Между тем труппа Аутотомии перешла во “временное” деревянное здание времен второй мировой войны. Хотя потеря компьютеров на десять миллионов долларов была для них тяжелым ударом, они сознавали, что для них необходимой была информация, а не физические объекты, в которых она заключалась. Они придумали план: работники, защищенные спецкостюмами, должны были вводить пленки в считывающие устройства в зоне карантина и передавать полученную информацию с помощью телефонной связи в новое помещение группы. Здесь информация снова записывалась. Хотя этот план позволял группе выжить, так могли были быть восстановлены только самые важные материалы. Проект Диззарда не входил в их число, но мы предполагаем, что произошла ошибка.

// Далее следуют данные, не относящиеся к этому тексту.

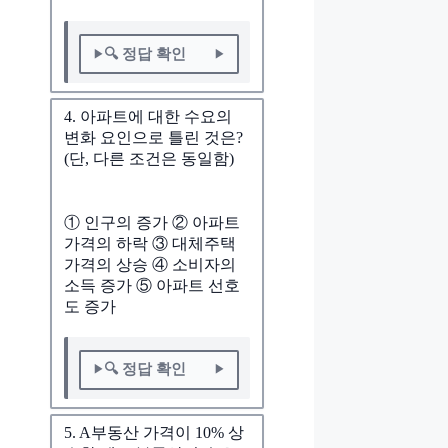
🔍 정답 확인
4. 아파트에 대한 수요의
변화 요인으로 틀린 것은?
(단, 다른 조건은 동일함)
① 인구의 증가 ② 아파트
가격의 하락 ③ 대체주택
가격의 상승 ④ 소비자의
소득 증가 ⑤ 아파트 선호
도 증가
🔍 정답 확인
5. A부동산 가격이 10% 상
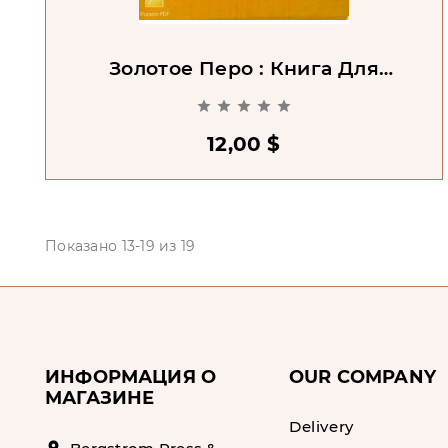
Золотое Перо : Книга Для
Преподавателя





12,00 $
Показано 13-19 из 19
ИНФОРМАЦИЯ О
OUR COMPANY
МАГАЗИНЕ
Delivery
location_on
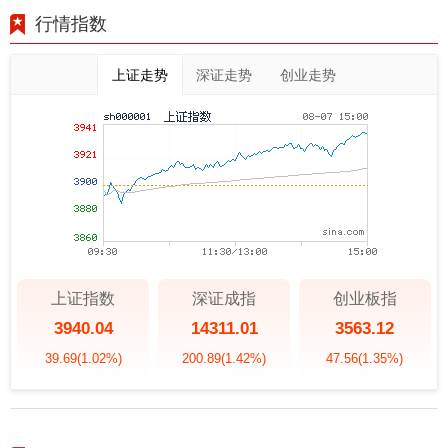
行情指数
上证走势
深证走势
创业走势
上证指数
深证成指
创业板指
3940.04
14311.01
3563.12
39.69
(1.02%)
200.89
(1.42%)
47.56
(1.35%)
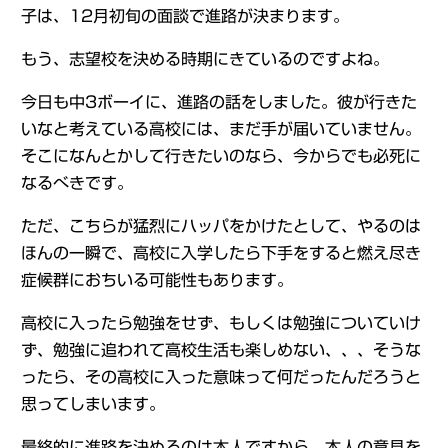
子は、12月初旬の面談で進路が決まります。
もう、志望校を決める時期にきているのですよね。
今日も中3ボーイに、進路の話をしました。彼が行きた
いなと考えている高校には、まだ手が届いていません。
そこになんとかして行きたいのなら、今からでも必死に
なるべきです。
ただ、こちらが猛烈にハッパをかけたとして、やるのは
ほんの一瞬で、高校に入学したら下手をすると燃え尽き
症候群におちいる可能性もあります。
高校に入ったら勉強をせず、もしくは勉強についていけ
ず、勉強に追われて高校生活も楽しめない、、、そうな
ったら、その高校に入った意味って何だったんだろうと
思ってしまいます。
最終的に進路を決めるのは本人ですから、本人の意見を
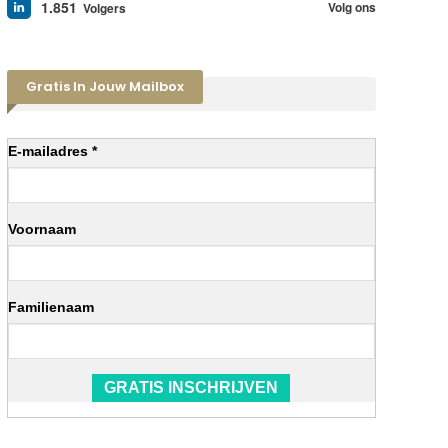
1.851
Volg ons
Volgers
Gratis In Jouw Mailbox
E-mailadres *
Voornaam
Familienaam
GRATIS INSCHRIJVEN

Команда программистов просматривала полученные записи на мониторах, классифицировала их и создавала новые файлы. Один из программистов увидел незнакомый материал и спросил проходящего мимо руководителя проекта, что с ним делать. Позже он рассказывал, что руководитель вывел материал на дисплей; глядя на появляющиеся на экране строки, он сказал, что это не кажется ему важным. Осторожность заставляет нас воздержаться от цитирования его дальнейших высказываний. Внезапно он замолчал посередине фразы. Программист поднял на него глаза и увидел, что он смотрит вперед застывшим взглядом. Руководитель не отвечал на вопросы. Когда программист вскочил со стула, он толкнул руководителя и тот упал на пол. Его отвезли в больницу с теми же симптомами, как в остальных случаях.

Эпидемиологи и многие другие теперь выдвинули гипотезу, что причиной заболевания мог являться не физический возбудитель вроде вируса или бактерии, но определенная информация, которую можно было записать на пленку, передать по телефону, развернуть на дисплее и так далее. Эта предполагаемая информация получила название “Загадки”, а болезнь стала именоваться “комой Загадки”. Все факты были совместимы с казавшейся ранее странной гипотезой о том, что любой человек, столкнувшийся с этой информацией, впадает в необратимую кому. Некоторые признавали также, что вопрос о том, какая именно информация вызывала кому, был чрезвычайно деликатным.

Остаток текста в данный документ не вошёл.